Non-GAAP operating income and operating margin. We define non-GAAP operating income as operating income plus stockbased compensation expense. Non-GAAP operating margin is defined as non-GAAP operating income divided by revenue. Fortinet considers these non-GAAP financial measures to be useful metrics for management and investors because they exclude the effect of stockbased compensation expense so that Fortinet's management and investors can compare Fortinet's recurring core business operating results over multiple periods. There are a number of limitations related to the use of non-GAAP operating income versus operating income calculated in accordance with GAAP. First, non-GAAP operating income excludes stockbased compensation expense.Stockbased compensation has been and will continue to be for the foreseeable future a significant recurring expense in Fortinet's business. Second, stockbased compensation is an important part of our employees' compensation and impacts their performance. Third, the components of the costs that we exclude in our calculation of non-GAAP operating income may differ from the components that our peer companies exclude when they report their non-GAAP results of operations.Management compensates for these limitations by providing specific information regarding the GAAP amounts excluded from non-GAAP operating income and evaluating non-GAAP operating income together with operating income calculated in accordance with GAAP.
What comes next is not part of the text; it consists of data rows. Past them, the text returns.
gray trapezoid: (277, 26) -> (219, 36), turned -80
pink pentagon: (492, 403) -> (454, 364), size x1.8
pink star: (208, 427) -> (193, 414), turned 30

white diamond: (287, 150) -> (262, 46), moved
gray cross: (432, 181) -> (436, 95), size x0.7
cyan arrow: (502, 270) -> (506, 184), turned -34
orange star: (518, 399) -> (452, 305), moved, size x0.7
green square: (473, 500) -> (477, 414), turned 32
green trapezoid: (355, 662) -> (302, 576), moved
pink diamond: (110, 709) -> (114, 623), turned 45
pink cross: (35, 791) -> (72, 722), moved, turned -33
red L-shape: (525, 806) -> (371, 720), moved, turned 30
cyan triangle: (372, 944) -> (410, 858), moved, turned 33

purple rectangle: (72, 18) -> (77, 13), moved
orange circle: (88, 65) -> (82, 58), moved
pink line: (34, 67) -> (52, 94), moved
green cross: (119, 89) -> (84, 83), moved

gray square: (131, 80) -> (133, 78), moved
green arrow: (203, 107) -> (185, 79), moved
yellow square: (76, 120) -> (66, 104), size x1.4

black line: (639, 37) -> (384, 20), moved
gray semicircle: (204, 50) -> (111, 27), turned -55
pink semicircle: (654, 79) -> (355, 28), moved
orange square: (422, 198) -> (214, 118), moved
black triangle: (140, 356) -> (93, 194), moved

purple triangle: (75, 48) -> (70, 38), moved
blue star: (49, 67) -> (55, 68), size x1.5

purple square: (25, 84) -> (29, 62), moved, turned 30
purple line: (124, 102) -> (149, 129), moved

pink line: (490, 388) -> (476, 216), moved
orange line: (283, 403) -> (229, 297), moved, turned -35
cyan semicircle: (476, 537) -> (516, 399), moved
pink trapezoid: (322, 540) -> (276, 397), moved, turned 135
Non-GAAP net income and EPS. We define non-GAAP net income as net income plus stockbased compensation expense, less the related tax effects for both periods presented, and the premium paid on repurchase of convertible preferred stock for the first quarter of 2009. We define non-GAAP EPS as non-GAAP net income divided by the weightedaverage outstanding shares, on a fullydiluted basis. We consider these non-GAAP financial measures to be a useful metric for management and investors for the same reasons that Fortinet uses non-GAAP operating income and non-GAAP operating margin. However, in order to provide a complete picture of our recurring core business operating results, we exclude from non-GAAP net income and non-GAAP EPS the tax effects associated with stockbased compensation. Without excluding these tax effects, investors would only see the gross effect that excluding these expenses had on our operating results. The same limitations described above regarding Fortinet's use of non-GAAP operating income and non-GAAP operating margin apply to our use of non-GAAP net income and non-GAAP EPS. Management compensates for these limitations by providing specific information regarding the GAAP amounts excluded from non-GAAP net income and non-GAAP EPS and evaluating non-GAAP net income and non-GAAP EPS together with net income and EPS calculated in accordance with GAAP.